Summary
Canonical Fragment Identifier (epubcfi) defines standard method for referencing arbitrary content within an ePub publication through the use of fragment identifier.
Features
- It supports interoperable i.e. references to a reading position created by one reading system can be used by other system.
- Document references to ePub content is enabled in the same way that existing hyperlink enable references through the web.
- Each location in an ePub file can be identified without the need to modify the document.
- All fragment identifiers that reference the same location are equal when compare.
- Comparison operations; including tests for sorting and comparison, can be performed without accessing the referenced files.
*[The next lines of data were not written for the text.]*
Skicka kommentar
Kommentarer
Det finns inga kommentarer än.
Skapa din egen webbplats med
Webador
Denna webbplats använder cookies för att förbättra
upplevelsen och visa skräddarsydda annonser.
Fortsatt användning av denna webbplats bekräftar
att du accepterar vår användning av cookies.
- Simple manipulation is possible without access the original files (eg. given a reference deep in a file, it is possible to generate reference to the start of file.
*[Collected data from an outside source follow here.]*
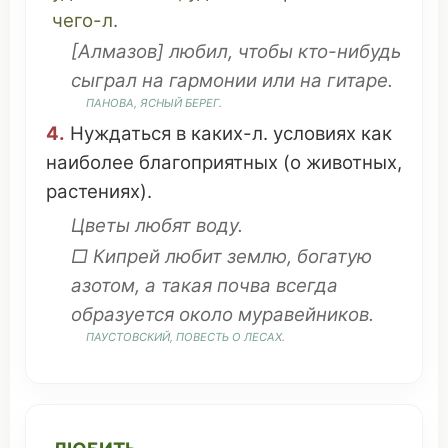
чего-л.
[
Алмазов
] любил, чтобы кто-нибудь
сыграл
на
гармонии
или на
гитаре
.
ПАНОВА,
ЯСНЫЙ
БЕРЕГ
.
4.
Нуждаться
в каких-л.
условиях
как
наиболее
благоприятных
(о
животных
,
растениях
).
Цветы любят
воду
.
□
Кипрей
любит
землю
,
богатую
азотом
, а такая
почва
всегда
образуется
около
муравейников
.
ПАУСТОВСКИЙ,
ПОВЕСТЬ
О
ЛЕСАХ
.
- Identifier resolution are reasonably efficient (eg. processing of first chapter is not required to resolve a fragment identifier points to last chapter)
- References are able to recover their target location through parser variation and document revision
- Expression of simple, contiguous ranges are supported
- An extensive mechanism to accommodate future reference recovery heuristic are provided.
Following are two types of CFI
- Standard EPUB CFI
- Intra publication EPUB CFI
EPUB CFI Syntax
Following are few points on EPUB CFI syntax
- For HTML Documents, IDs and named anchors are used as fragment identifiers
- For XML Documents, the shorthand XPointer [XPTRSH] notation is used to refer a given point.
Following is one sample example
book.epub#epubcfi(/6/4[chapter01ref]!/4[body01]/10[para05]/3:10)
- CFI consists of initial sequence epubcfi that identifies this particular reference method, and a parenthesized path or range.
- A path is built of as a sequence of structural steps to reference a location
- A range is a path followed by two local (or relative) paths that identify start and end of range.
- Steps are denoted by the forward slash character (/), and are used to traverse XML content.
- The last steps in CFI path represents a location within a document, either structural element, textual or visual.
- Such terminating steps may be complemented by an optional offset; which denotes a particular character position, temporal or spatial fragment.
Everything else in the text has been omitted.